Sì, specialmente a Miami ho capito ciò il circus vuole fare: la Formula 1 deve essere un’esperienza, uno show, deve abbracciare tutto weekend. Io sono un po' nostalgico e mi piace ancora la Formula 1 degli anni duemila, dove l’attore principale era l’evento sportivo. Ma questa è una nuova generazione e va bene così.
Due domande su due fotografie: un tuo scatto di cui non cambieresti niente?
Non sono affezionato a una foto in particolare, perché sono un insoddisfatto di natura. Penso che potrei ogni volta fare di meglio: magari inizialmente mi piace una fotografia ma poi la riguardo dopo un mese e non mi piace più. Però ci sta, è anche un pregio, perché cerco sempre di fare qualcosa di nuovo, di tirare fuori il meglio.
Però una fotografia alla quale sei legato ci sarà...
Una foto a cui sono affezionato, per il momento storico in cui è stata scattata, è quando Valentino Rossi per la prima volta provò la Ferrari a Fiorano e si scambiò il casco con Michael Schumacher.
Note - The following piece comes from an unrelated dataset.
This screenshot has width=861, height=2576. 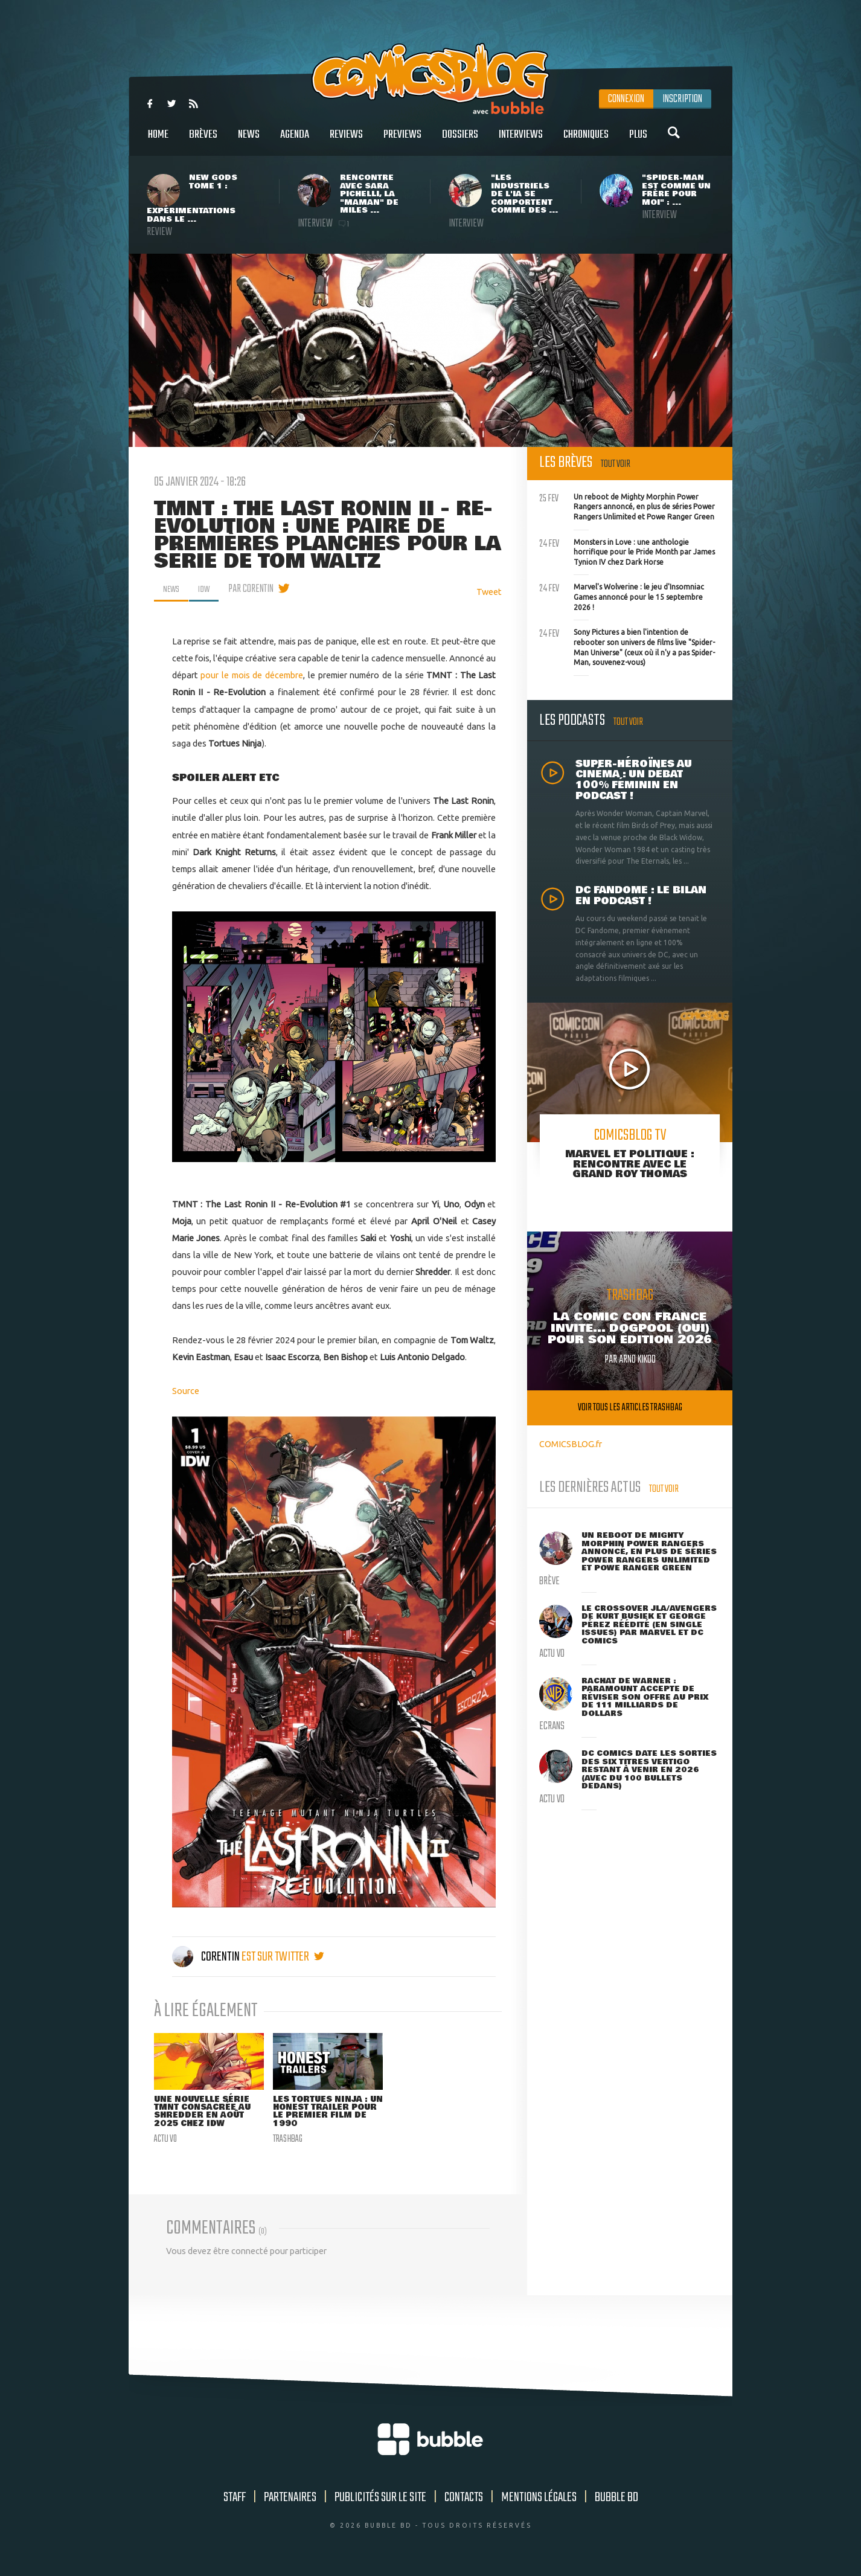 What do you see at coordinates (630, 1407) in the screenshot?
I see `Voir tous les articles trashbag` at bounding box center [630, 1407].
È uno scatto molto intimo perché sono solo loro due ed è stata scattata in un angolo qualsiasi del garage. E poi mi piace perché so che quello scatto ce l'ho solo io.
Com’è stato quel giorno?
Nessuno sapeva di quel test, erano stati tutti bravi a nasconderlo anche se poi la voce, una volta arrivati a Fiorano, si è sparsa molto in fretta. Io per evitare chiamate ho tenuto il telefono spento per tutto il giorno, prendendomi poi anche un sacco di parole dai miei amici giornalisti che speravano di avere qualche informazione dall'interno. Un giorno che non dimenticherò.
Seconda domanda: una fotografia di un altro fotografo che avresti voluto scattare tu?
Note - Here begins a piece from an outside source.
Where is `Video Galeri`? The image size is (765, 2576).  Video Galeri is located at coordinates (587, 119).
Ahia. Non mi ricordo come si chiama il fotografo ma so qual è lo scatto: è una foto di Muhammad Ali, quella scattata in digitale al Madison Square Garden in cui vince e ha il pugno alzato. Mi piace anche perché immagino tutto il lavoro di preparazione che deve aver fatto il fotografo per riuscire a ottenere quello scatto.
Chiudiamo con un consiglio. Che cosa diresti a un ragazzo che vuole, oggi, fare il fotografo nel mondo del motorsport?
Posso essere un po' stronzo? Se una persona vuole fare il fotografo deve crederci fino in fondo e se vuole davvero vivere della sua passione non deve mai regalare niente a nessuno. Perché purtroppo c’è tanta gente che non si fa pagare con la promessa di una "visibilità" alla quale io non credo. Ci sta trovare dei compromessi, avere un progetto condiviso, e farsi le ossa. Ma non bisogna mai regalare il proprio lavoro perché altrimenti non acquisterà valore. Forse non è il consiglio più motivazionale del mondo ma credo sia uno dei più utili.